Fifty-some people will sleep together, and it’ll be okay.

Without incident, without effort, your bodies will pass over cities and farms and oil fields, seven miles up in the air, over alto-stratus, and strato-cumulus, and apatosaurus. That last one is a dinosaur. But you never know where their bones might be. They were native to North America, after all, or so you read once maybe, you think so.

Seven miles up, your mind will settle down into itself, settle down into a drifting course of unchecked attention. Your thoughts will settle far away from the mental machinery that tests for consistency, so deep that new worlds will be conjured up as you sink through memories, like sinking into a yielding bed. New worlds will be conjured up in exactly the same way that news stories are conjured up when Buster Keaton catches a newspaper over his face on a windy day. It’s fundamentally the same, you suppose. It could be supposed.

Seven miles up and three hours later, you’ll awaken in Houston with sweaty eyelids and a general feeling that something which was empty in you has been refilled, and something which was too full has been emptied.
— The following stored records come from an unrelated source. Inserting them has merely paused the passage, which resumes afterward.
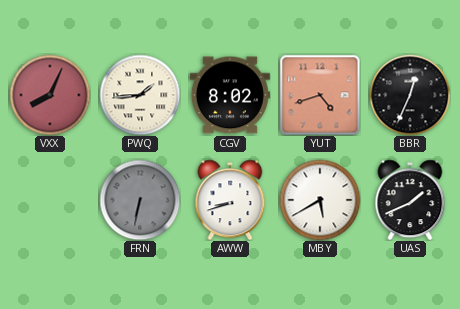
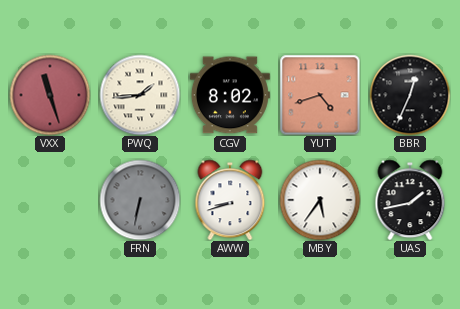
VXX: 8:04 -> 11:27
MBY: 5:40 -> 5:36
UAS: 1:41 -> 1:43
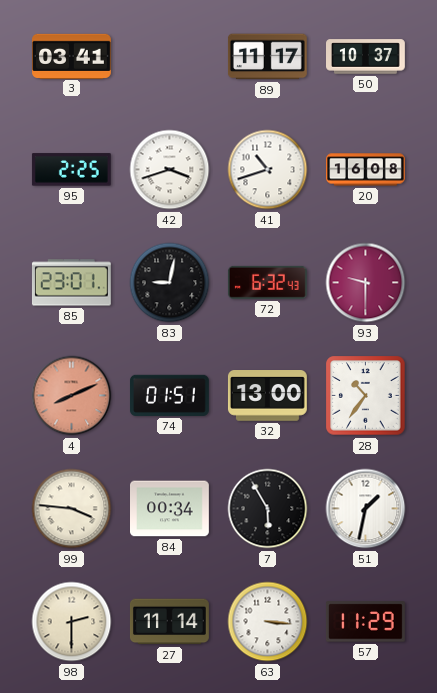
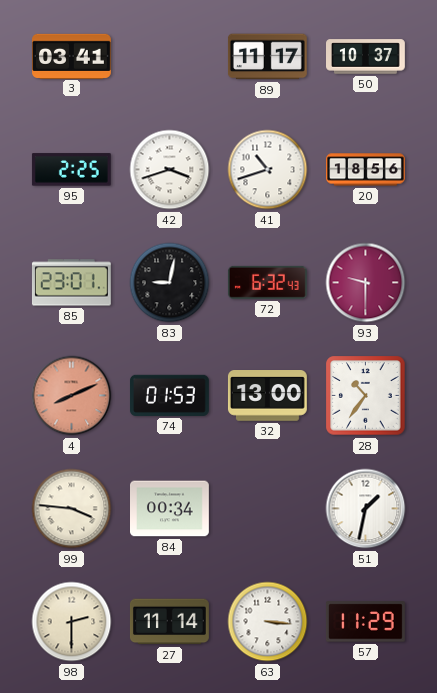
20: 16:08 -> 18:56
74: 01:51 -> 01:53
7: 5:55 -> none
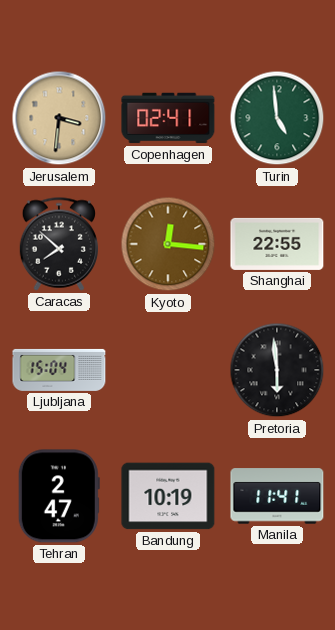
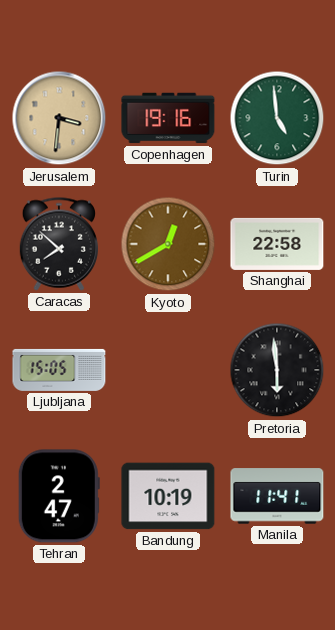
Copenhagen: 02:41 -> 19:16
Kyoto: 12:16 -> 12:40
Shanghai: 22:55 -> 22:58
Ljubljana: 15:04 -> 15:05
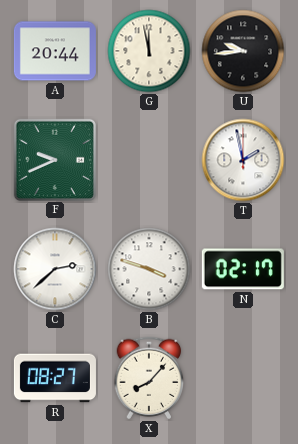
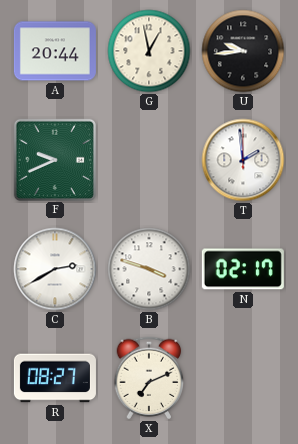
G: 11:58 -> 12:58
T: 1:58 -> 1:59
C: 2:38 -> 2:40
X: 8:07 -> 7:11
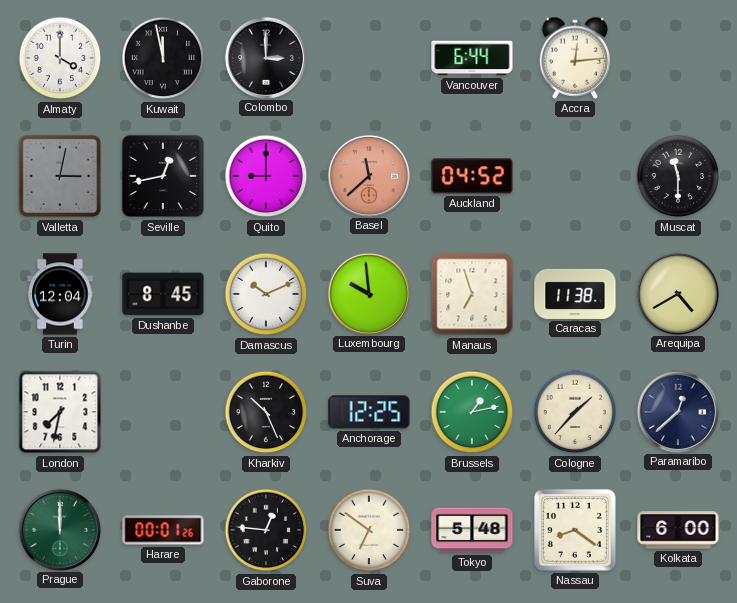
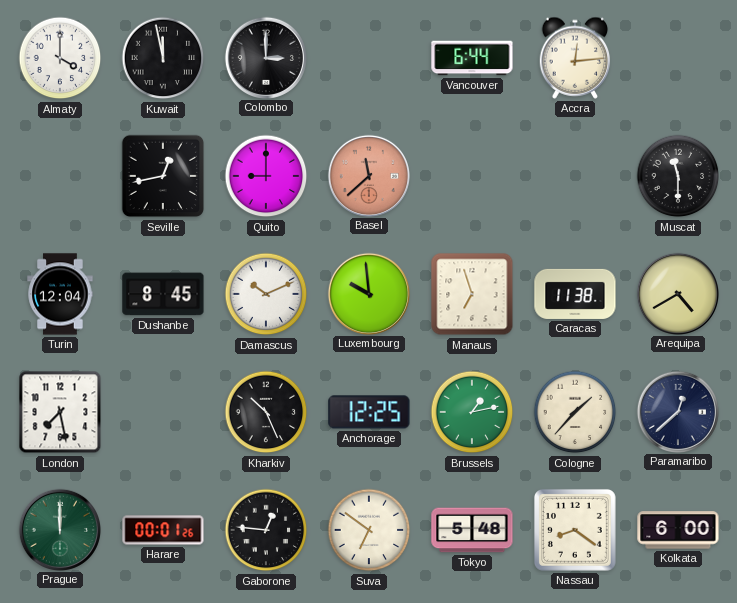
Valletta: 3:02 -> none
Auckland: 04:52 -> none
London: 7:32 -> 7:28
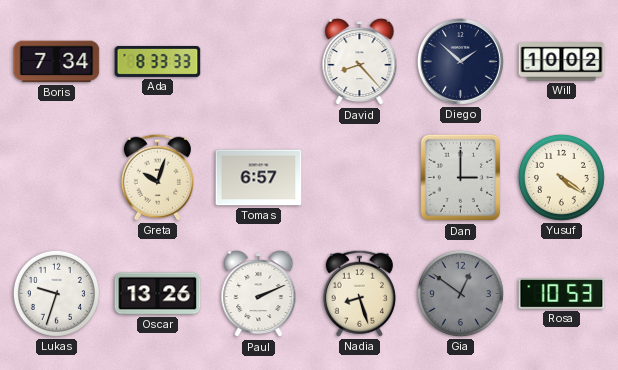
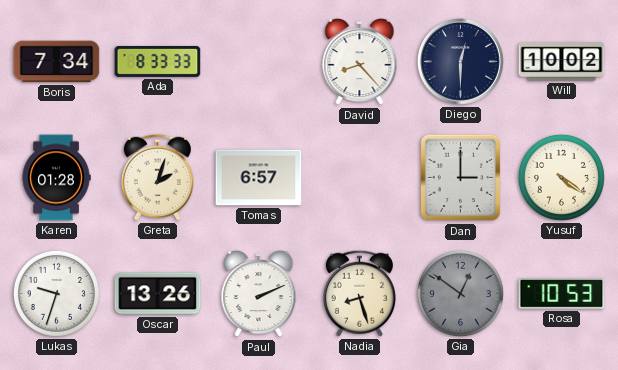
Diego: 1:52 -> 12:30
Karen: none -> 01:28
Greta: 10:03 -> 2:03
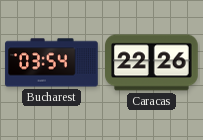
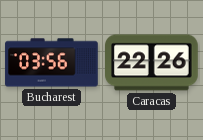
Bucharest: 03:54 -> 03:56
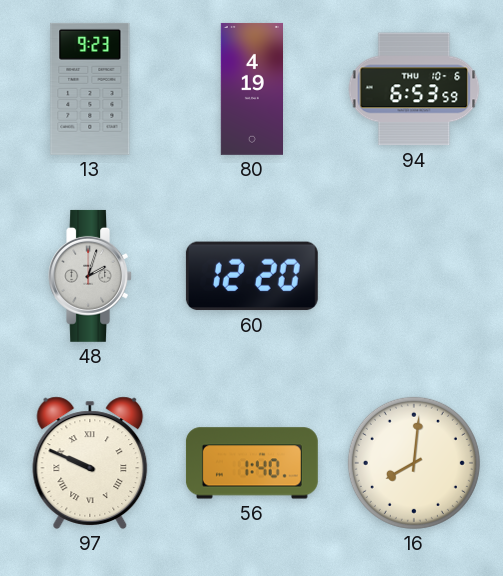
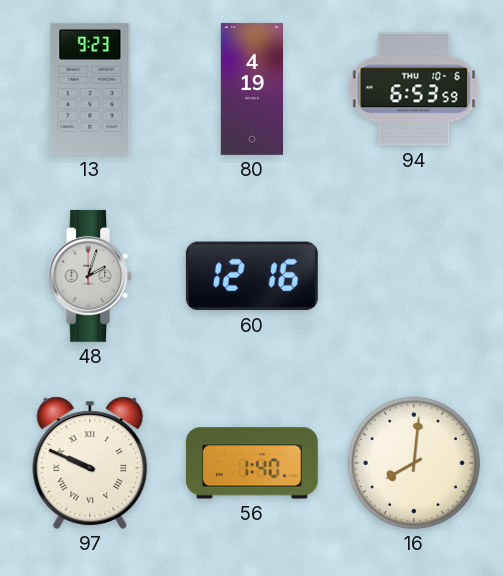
60: 12:20 -> 12:16
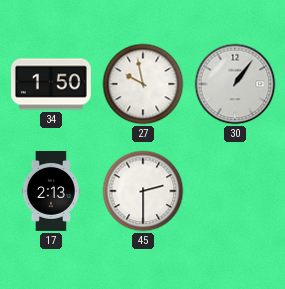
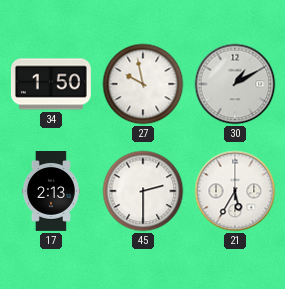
30: 1:06 -> 1:10
21: none -> 5:35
Your stomach growls. The toast is still hiding in the toaster, but it will be up soon.

You close your eyes again, more tightly this time, with a pressure that you can feel. It’s a pressure like tensing your leg muscles in preparation for standing up from a soft chair. It’s a pressure as if you were squeezing a friend’s hand to see how they were doing. And how are you doing?

The toast pops up and you open your eyes. You’re doing fine. You close your eyes for one more big blink and the refrigerator hums.